▸ Work task: Would you set down the lines running from the one that holds "МПС – создание и" to the final line of the listing, both included, exactly and with no others?

=== Section Start ===

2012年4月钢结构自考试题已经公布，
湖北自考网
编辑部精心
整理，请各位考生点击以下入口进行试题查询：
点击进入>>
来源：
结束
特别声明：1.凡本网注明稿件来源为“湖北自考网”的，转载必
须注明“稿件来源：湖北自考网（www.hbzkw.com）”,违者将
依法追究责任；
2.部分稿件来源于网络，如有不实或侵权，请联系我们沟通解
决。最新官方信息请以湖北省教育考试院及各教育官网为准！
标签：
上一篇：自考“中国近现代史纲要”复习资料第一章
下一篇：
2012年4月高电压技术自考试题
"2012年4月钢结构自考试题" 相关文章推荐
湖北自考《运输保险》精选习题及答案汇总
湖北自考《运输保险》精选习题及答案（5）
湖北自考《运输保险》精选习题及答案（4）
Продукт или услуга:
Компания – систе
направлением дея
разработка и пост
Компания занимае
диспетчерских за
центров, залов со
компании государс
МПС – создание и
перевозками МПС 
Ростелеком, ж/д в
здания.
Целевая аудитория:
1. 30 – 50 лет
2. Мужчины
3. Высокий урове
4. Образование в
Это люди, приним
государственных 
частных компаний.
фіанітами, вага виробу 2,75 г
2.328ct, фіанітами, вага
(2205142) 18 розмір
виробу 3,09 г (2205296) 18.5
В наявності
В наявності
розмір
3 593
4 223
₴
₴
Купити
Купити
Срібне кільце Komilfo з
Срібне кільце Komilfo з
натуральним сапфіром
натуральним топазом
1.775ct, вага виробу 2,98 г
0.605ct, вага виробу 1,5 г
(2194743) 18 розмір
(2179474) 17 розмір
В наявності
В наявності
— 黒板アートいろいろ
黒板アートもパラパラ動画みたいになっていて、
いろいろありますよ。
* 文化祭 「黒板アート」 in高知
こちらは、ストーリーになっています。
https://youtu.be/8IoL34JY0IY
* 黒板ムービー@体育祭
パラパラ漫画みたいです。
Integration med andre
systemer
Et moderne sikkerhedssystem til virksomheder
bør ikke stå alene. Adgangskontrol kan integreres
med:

=== Section End ===

▸ Expected answer:
МПС – создание и
перевозками МПС 
Ростелеком, ж/д в
здания.
Целевая аудитория:
1. 30 – 50 лет
2. Мужчины
3. Высокий урове
4. Образование в
Это люди, приним
государственных 
частных компаний.
фіанітами, вага виробу 2,75 г
2.328ct, фіанітами, вага
(2205142) 18 розмір
виробу 3,09 г (2205296) 18.5
В наявності
В наявності
розмір
3 593
4 223
₴
₴
Купити
Купити
Срібне кільце Komilfo з
Срібне кільце Komilfo з
натуральним сапфіром
натуральним топазом
1.775ct, вага виробу 2,98 г
0.605ct, вага виробу 1,5 г
(2194743) 18 розмір
(2179474) 17 розмір
В наявності
В наявності
— 黒板アートいろいろ
黒板アートもパラパラ動画みたいになっていて、
いろいろありますよ。
* 文化祭 「黒板アート」 in高知
こちらは、ストーリーになっています。
https://youtu.be/8IoL34JY0IY
* 黒板ムービー@体育祭
パラパラ漫画みたいです。
Integration med andre
systemer
Et moderne sikkerhedssystem til virksomheder
bør ikke stå alene. Adgangskontrol kan integreres
med:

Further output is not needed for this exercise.